Outside of my Elmwyn Journey novels and the Prep For Doom short story, I also have a short story coming out next month in the Future Chronicles anthology series created by Samuel Peralta. My story will be appearing in the Immortality Chronicles. I also have another short story in an anthology coming out later in the year, but it’s currently top secret, so for your own protection, I’ll have to leave it at that.
You mentioned that you’re an artist. So, I probably already know the answer to this question, but if you weren’t a writer, what would you most like to be to express your creativity? What other hobbies or talents are you interested in?
Without a doubt I’d be an artist. I love to create art using a variety of mediums, and it allows me to get really weird if I want. I also love making jewelry. Outside of that, I love learning about edible wild plants and medicinal herbs and their uses. I figure it might come in handy when the zombie apocalypse hits.
What’s the craziest thing you’ve ever done?

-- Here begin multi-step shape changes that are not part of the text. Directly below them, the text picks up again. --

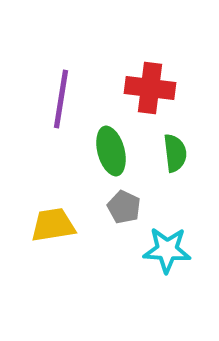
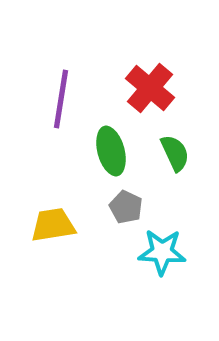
red cross: rotated 33 degrees clockwise
green semicircle: rotated 18 degrees counterclockwise
gray pentagon: moved 2 px right
cyan star: moved 5 px left, 2 px down
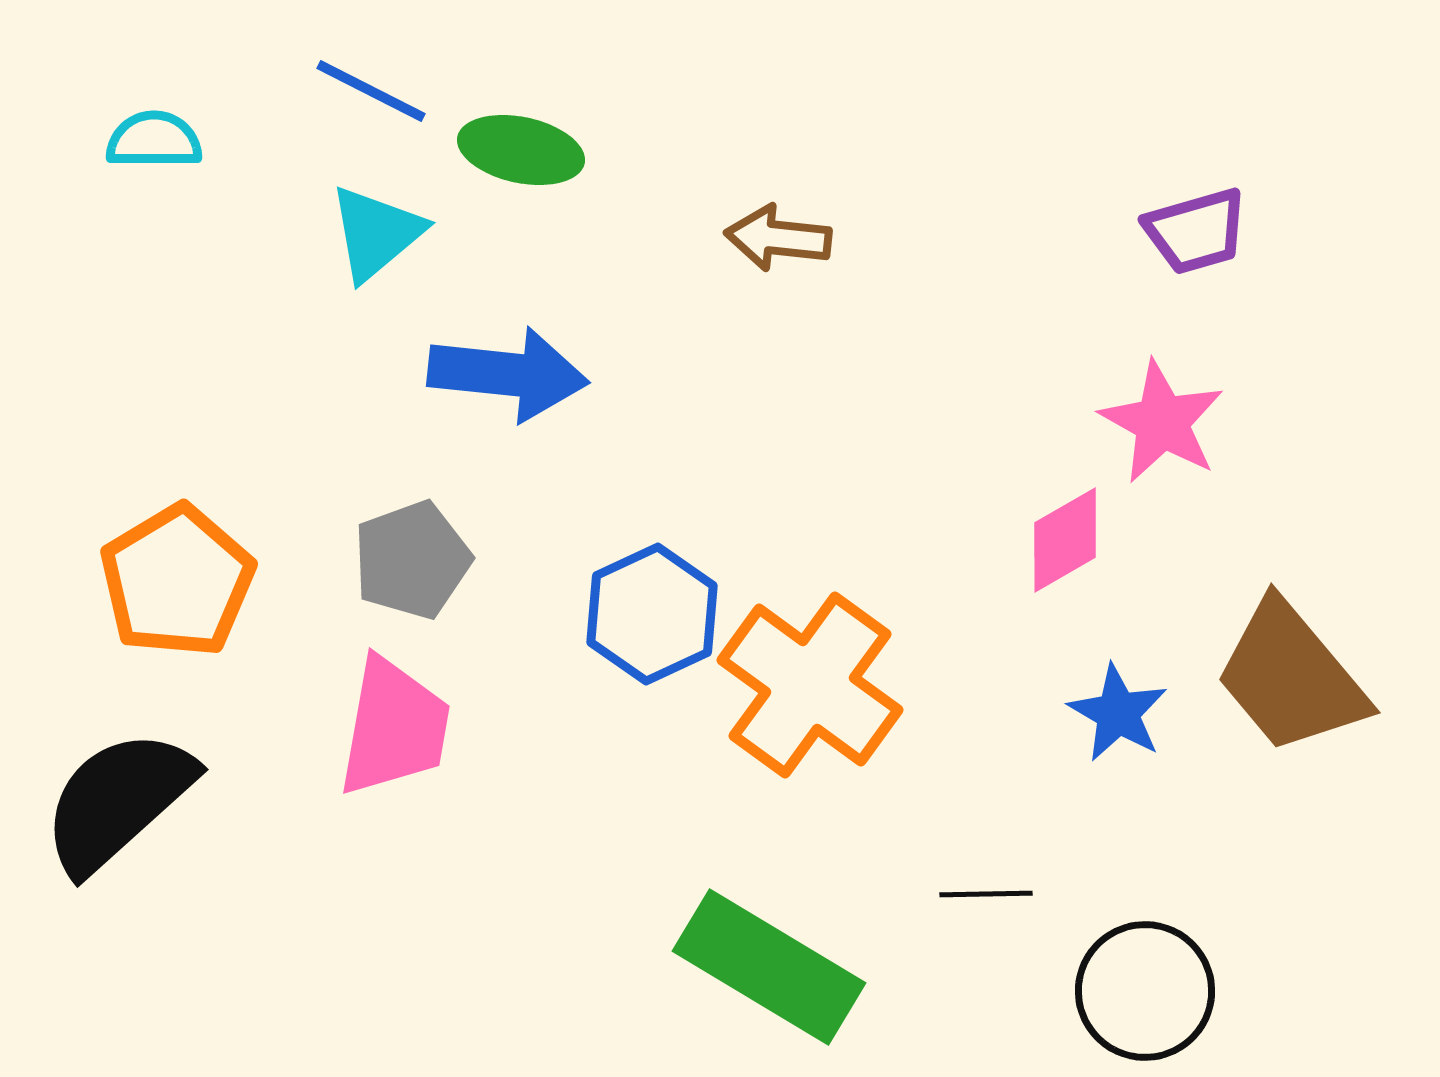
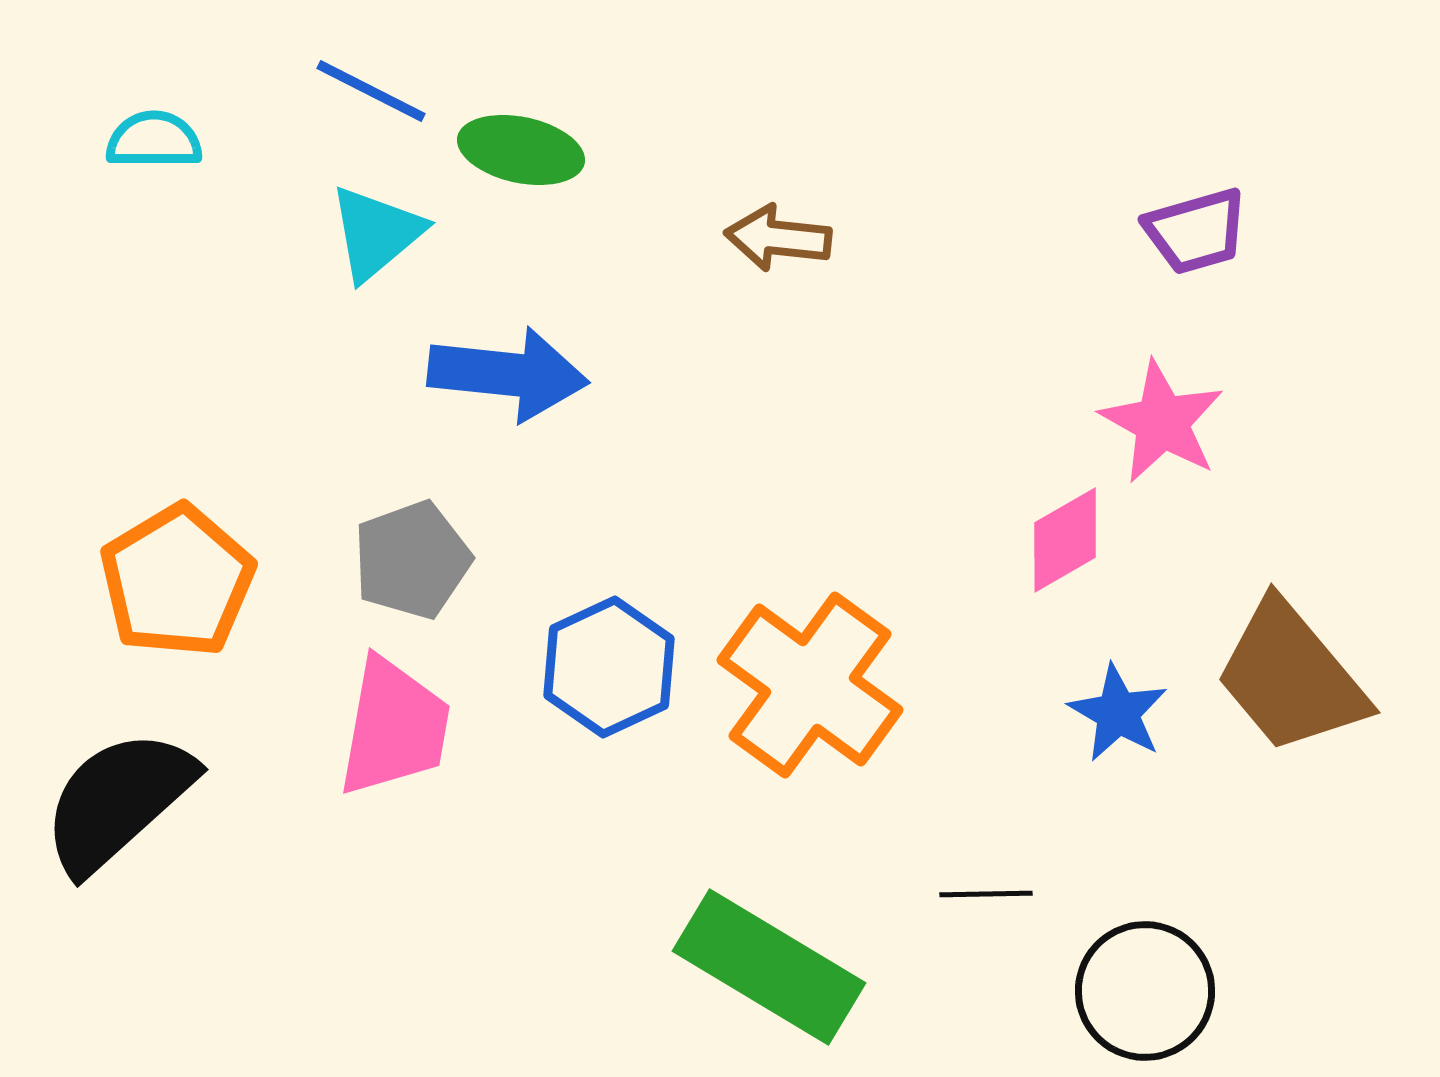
blue hexagon: moved 43 px left, 53 px down
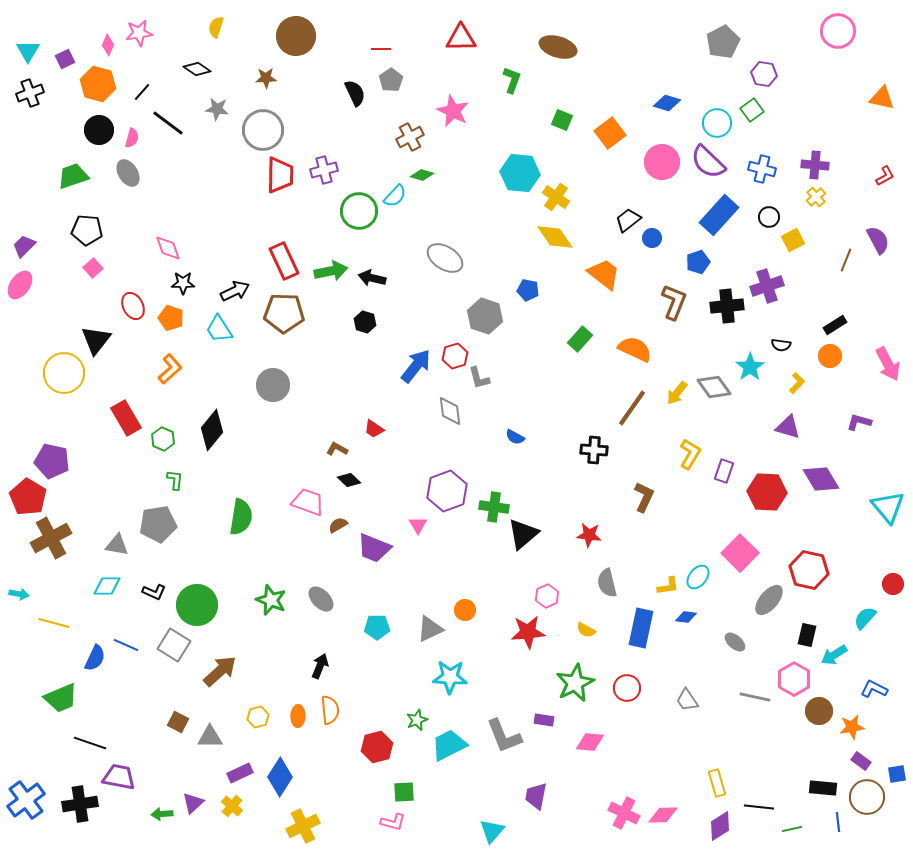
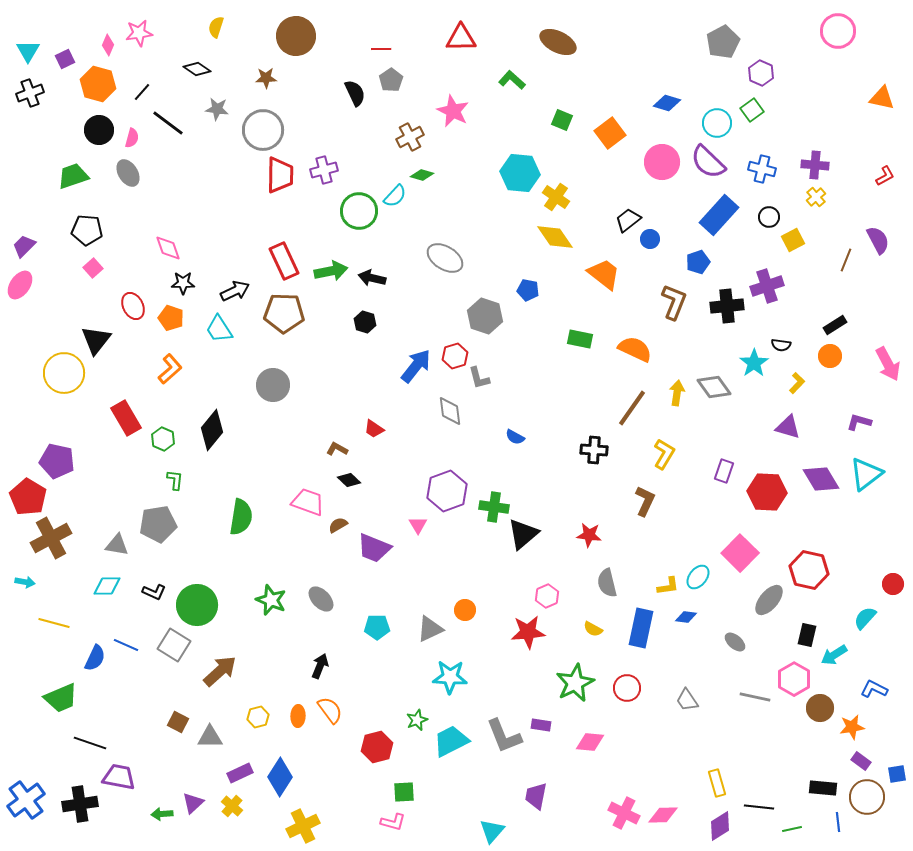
brown ellipse at (558, 47): moved 5 px up; rotated 9 degrees clockwise
purple hexagon at (764, 74): moved 3 px left, 1 px up; rotated 15 degrees clockwise
green L-shape at (512, 80): rotated 68 degrees counterclockwise
blue circle at (652, 238): moved 2 px left, 1 px down
green rectangle at (580, 339): rotated 60 degrees clockwise
cyan star at (750, 367): moved 4 px right, 4 px up
yellow arrow at (677, 393): rotated 150 degrees clockwise
yellow L-shape at (690, 454): moved 26 px left
purple pentagon at (52, 461): moved 5 px right
brown L-shape at (644, 497): moved 1 px right, 4 px down
cyan triangle at (888, 507): moved 22 px left, 33 px up; rotated 33 degrees clockwise
cyan arrow at (19, 594): moved 6 px right, 12 px up
yellow semicircle at (586, 630): moved 7 px right, 1 px up
orange semicircle at (330, 710): rotated 32 degrees counterclockwise
brown circle at (819, 711): moved 1 px right, 3 px up
purple rectangle at (544, 720): moved 3 px left, 5 px down
cyan trapezoid at (449, 745): moved 2 px right, 4 px up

What’s on your bucket list of things you still want to do and hope to do soon?
The craziest thing I’ve ever done was catch water moccasins as a kid. I used to pry open their mouths and stare at their fangs. What was I thinking?!? How did I ever manage to do that and not get bitten?!? My guardian angel must have been working overtime! He probably retired after that. I never told my mom about my snake encounters until about ten years ago, and I swear I saw her hair turn gray right in front of me. But I confess, I still love snakes.
As far as my bucket list, I’d love to see the Grand Canyon, and I’d love to do that as part of a road trip across the US. I live in Michigan and my brother lives in L.A. I’ve always wanted to drive there, just to experience the parts of the US I’ve never seen (and also because I hate flying). I don’t know if that’s ever going to happen, but a girl can dream!
Yep! That’s crazy. I hate snakes, so that pretty much sounds like torture. But the Grand Canyon? You totally need to do that. Thank you so much, Harlow, for spending time with us at BOD and for sharing yourself and stories with all of us!
Thank you very much for having me, and thank you for all you do to make BOD such a fantastic group.
Harlow C. Fallon grew up in a home where reading was always encouraged. With an artist father and a librarian mother, Harlow’s love of literature and art blossomed and flourished. She cut her teeth on the complex fantasy worlds of The Wizard of Oz and Peter Pan, and later fed her imagination a steady diet of Edgar Allan Poe, John Wyndham, Ray Bradbury and Frank Herbert.
Today, her imagination continues to thrive. She channels her energies into writing, fueled by the curiosities of the world and the mysteries of the universe. Science fiction and fantasy are her genres of choice.
Harlow and her husband have five grown children, and have made Michigan their home for the past fifteen years.